Published October 18, 2008 by Dutton Juvenile
When Margo Roth Spiegelman beckons Quentin Jacobsen in the middle of the night— dressed like a ninja and plotting an ingenious campaign of revenge—, he follows her. Margo’s always planned extravagantly, and, until now, she’'s always planned solo. After a lifetime of loving Margo from afar, things are finally looking up for Q . . . until day breaks and she has vanished. Always an enigma, Margo has now become a mystery. But there are clues. And they'’re for Q.
John Green’s voice makes it nearly impossible for you to not enjoy his books. Even if I hadn’t enjoyed the story, I think I would have kept reading just for the voice.
Paper Towns is brilliant. There are so many themes and metaphors and ideals littered throughout the story that I’m fairly certain I didn’t grasp them all.
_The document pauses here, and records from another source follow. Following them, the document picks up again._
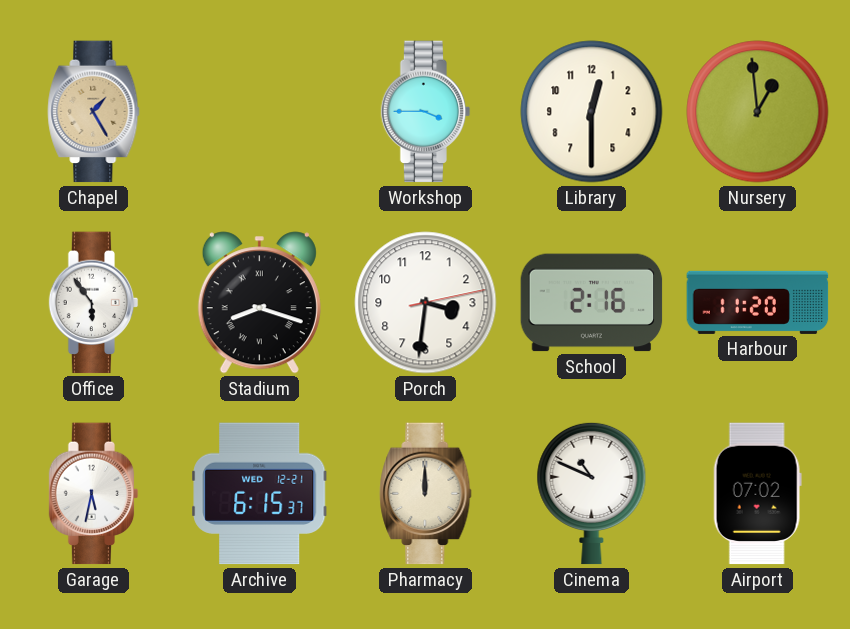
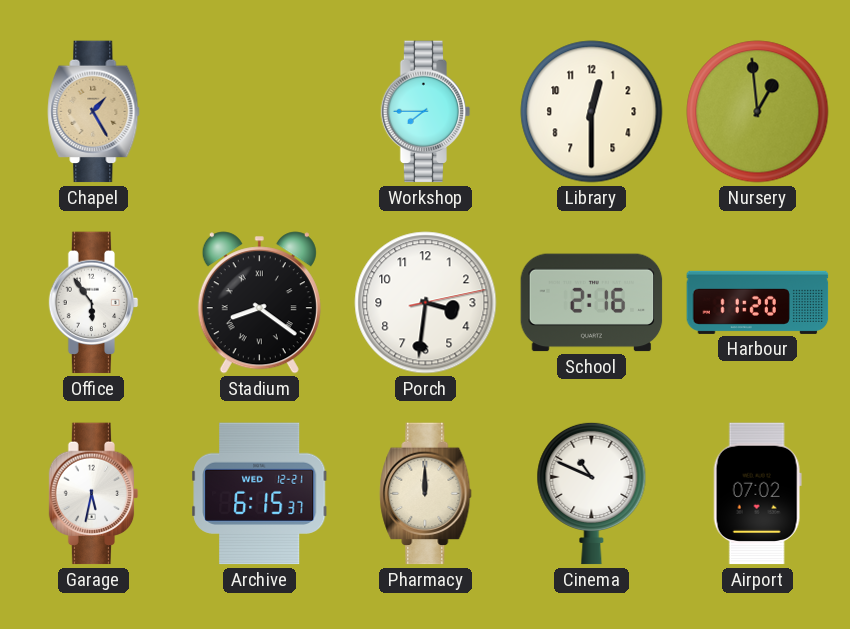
Workshop: 3:45 -> 7:45
Stadium: 8:18 -> 8:21
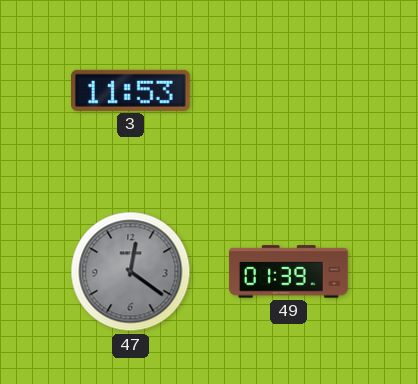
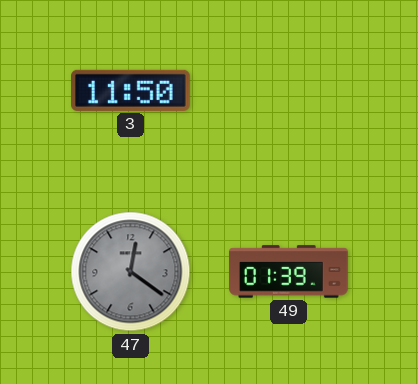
3: 11:53 -> 11:50
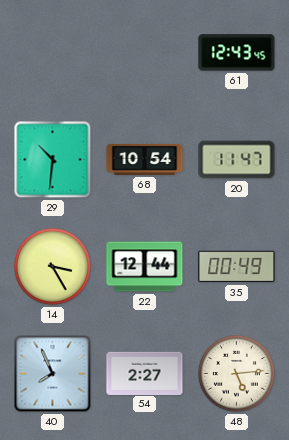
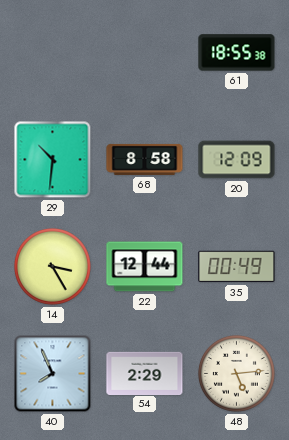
61: 12:43 -> 18:55
68: 10:54 -> 8:58
20: 11:47 -> 12:09
54: 2:27 -> 2:29
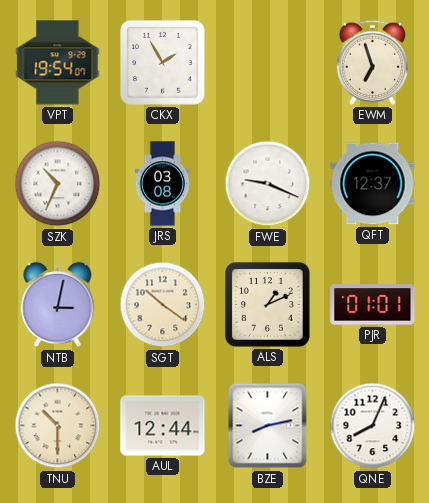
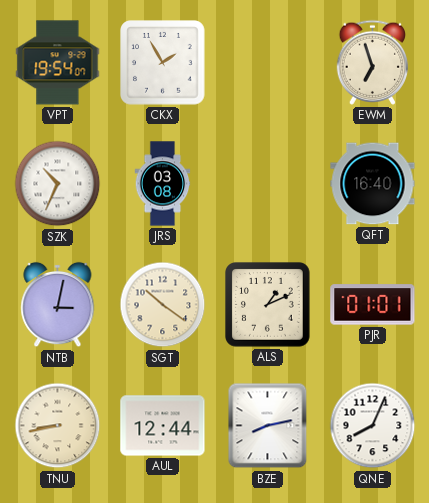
FWE: 9:19 -> none
QFT: 12:37 -> 16:40
TNU: 10:30 -> 8:43
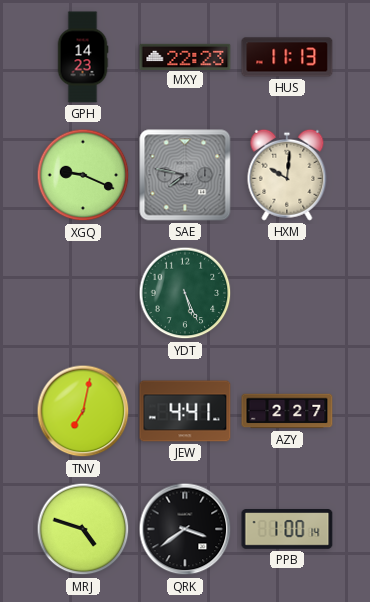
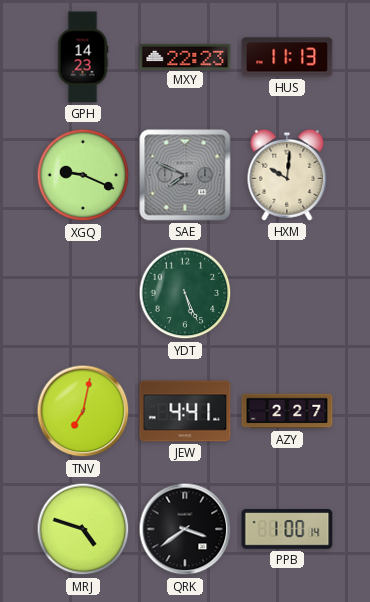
SAE: 7:47 -> 7:49
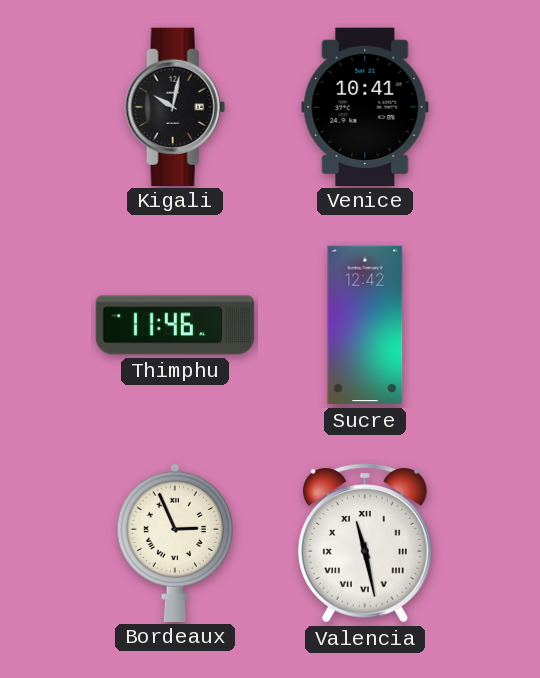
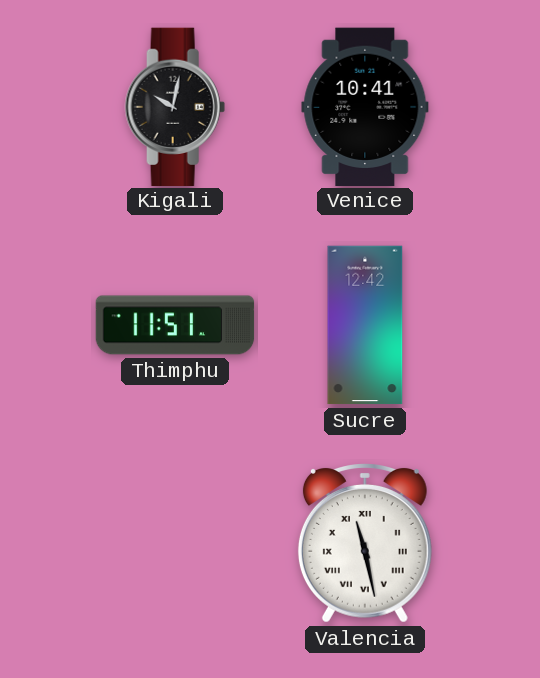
Thimphu: 11:46 -> 11:51
Bordeaux: 2:56 -> none
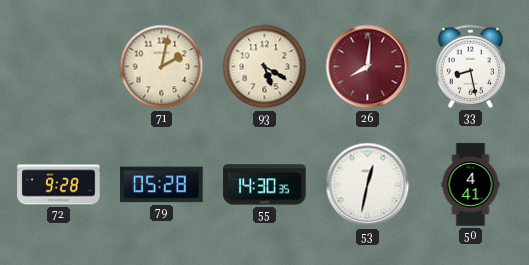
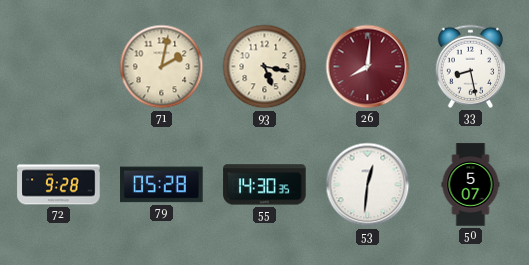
93: 5:20 -> 5:17
53: 12:32 -> 12:31
50: 4:41 -> 5:07
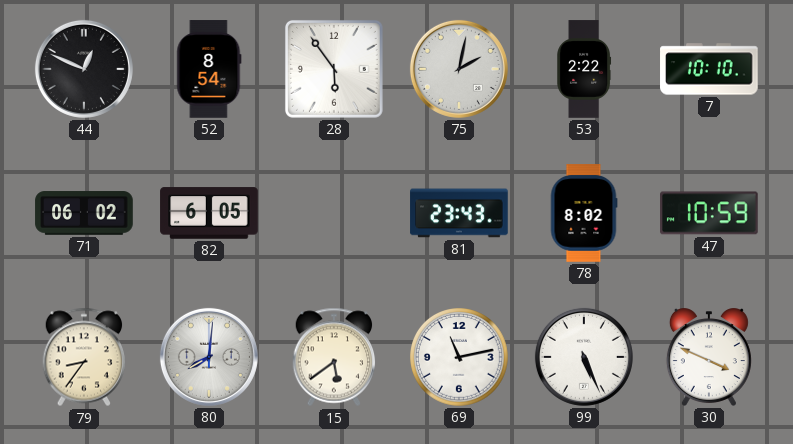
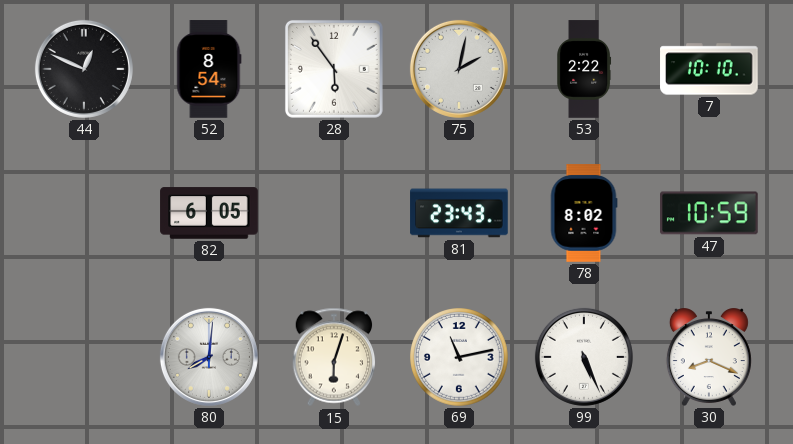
71: 06:02 -> none
79: 8:36 -> none
15: 5:39 -> 6:03
30: 3:49 -> 8:19
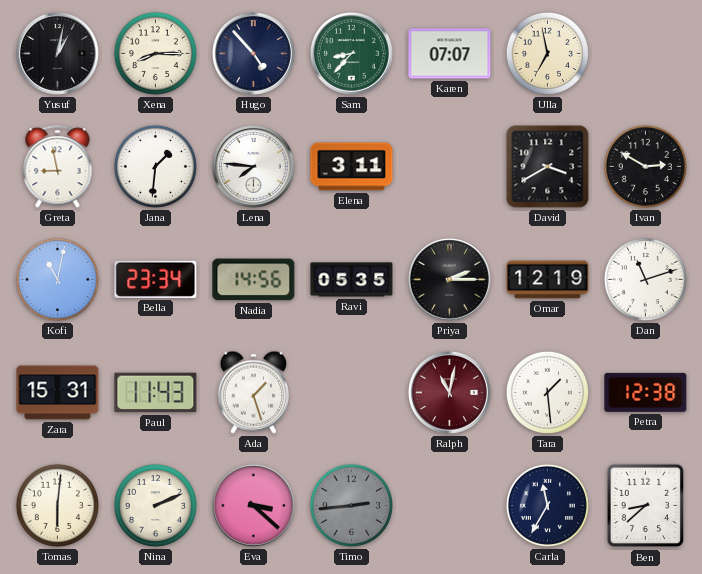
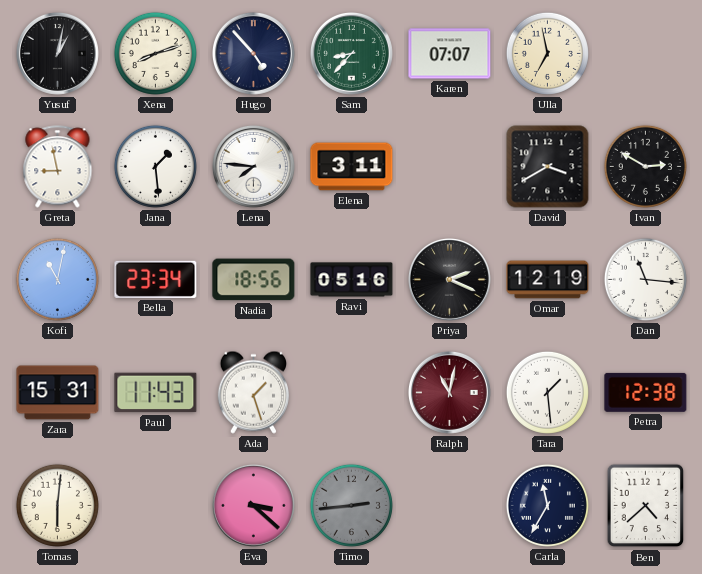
Xena: 8:15 -> 8:12
Jana: 1:31 -> 1:29
Nadia: 14:56 -> 18:56
Ravi: 05:35 -> 05:16
Priya: 2:15 -> 2:19
Dan: 11:12 -> 11:16
Nina: 2:11 -> none
Ben: 8:38 -> 4:38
This story made me angry, and then sad, and then literally laughing out loud. Their road trip is by far my favorite part of this novel, and surprisingly, so was the ending. I’d heard some people say it wasn’t really the ending they were hoping for, so I was expecting to dislike it. But no. I loved it.
I love these characters. All except Margo, who happens to be the most self-centered character I’ve read about in a long time. I couldn’t find a single redeeming quality in her, despite Quentin’s obsession with her and her clues. She just really….ugh. And Q annoyed me a few times throughout the story as well, driven by this obsession and making some silly decisions for this girl he didn’t really know. Yeah, I realize that is the point. He didn’t know her, he was obsessed with the idea of her. Still, it was annoying. I didn’t like the change in him. Luckily, there are so many characters I loved that balanced out what I didn’t like.
Nearly everything about this story is real. There are so many moments that made me actually stop to think about life and the way we see things. About human nature. It’s rare that a book has that effect on me.
The one thing I didn’t like (aside from a couple select characters) was the fact that Q’s friends went along with this little Margo mystery. Would they really care? They had lives of their own, after all. And some weren’t so shy about their feelings toward Margo and her actions. And yet they went along, which seems a tad unbelievable. It’s probably the only thing about this story that didn’t feel…natural.
Paper Towns had flaws. The characters were flawed. But these were intentional flaws, realistic flaws, and for this reason, I think this book near perfect.